Set down each of the records below exactly as it reads. No pictures go into the copy.

*** INPUT RECORDS Section Begins ***

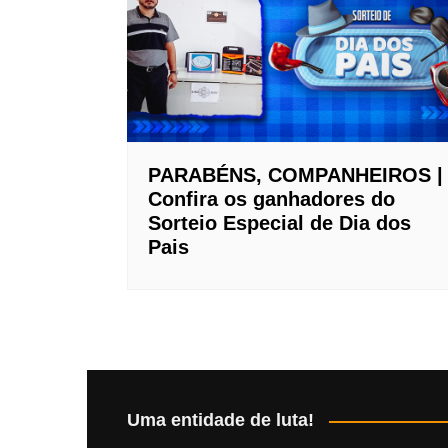
PARABÉNS, COMPANHEIROS |
Confira os ganhadores do
Sorteio Especial de Dia dos
Pais
Uma entidade de luta!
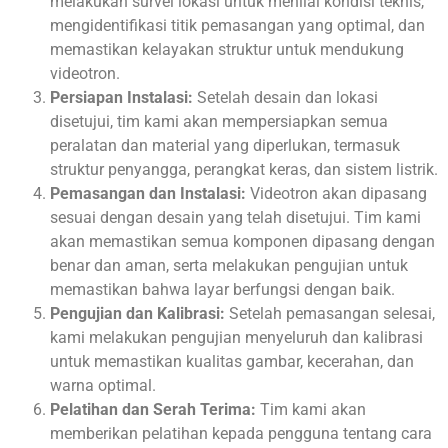
melakukan survei lokasi untuk menilai kondisi teknis,
mengidentifikasi titik pemasangan yang optimal, dan
memastikan kelayakan struktur untuk mendukung
videotron.
Persiapan Instalasi:
Setelah desain dan lokasi
disetujui, tim kami akan mempersiapkan semua
peralatan dan material yang diperlukan, termasuk
struktur penyangga, perangkat keras, dan sistem listrik.
Pemasangan dan Instalasi:
Videotron akan dipasang
sesuai dengan desain yang telah disetujui. Tim kami
akan memastikan semua komponen dipasang dengan
benar dan aman, serta melakukan pengujian untuk
memastikan bahwa layar berfungsi dengan baik.
Pengujian dan Kalibrasi:
Setelah pemasangan selesai,
kami melakukan pengujian menyeluruh dan kalibrasi
untuk memastikan kualitas gambar, kecerahan, dan
warna optimal.
Pelatihan dan Serah Terima:
Tim kami akan
memberikan pelatihan kepada pengguna tentang cara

*** INPUT RECORDS Section Ends ***

FINISHED TASK =>
PARABÉNS, COMPANHEIROS |
Confira os ganhadores do
Sorteio Especial de Dia dos
Pais
Uma entidade de luta!
melakukan survei lokasi untuk menilai kondisi teknis,
mengidentifikasi titik pemasangan yang optimal, dan
memastikan kelayakan struktur untuk mendukung
videotron.
Persiapan Instalasi:
Setelah desain dan lokasi
disetujui, tim kami akan mempersiapkan semua
peralatan dan material yang diperlukan, termasuk
struktur penyangga, perangkat keras, dan sistem listrik.
Pemasangan dan Instalasi:
Videotron akan dipasang
sesuai dengan desain yang telah disetujui. Tim kami
akan memastikan semua komponen dipasang dengan
benar dan aman, serta melakukan pengujian untuk
memastikan bahwa layar berfungsi dengan baik.
Pengujian dan Kalibrasi:
Setelah pemasangan selesai,
kami melakukan pengujian menyeluruh dan kalibrasi
untuk memastikan kualitas gambar, kecerahan, dan
warna optimal.
Pelatihan dan Serah Terima:
Tim kami akan
memberikan pelatihan kepada pengguna tentang cara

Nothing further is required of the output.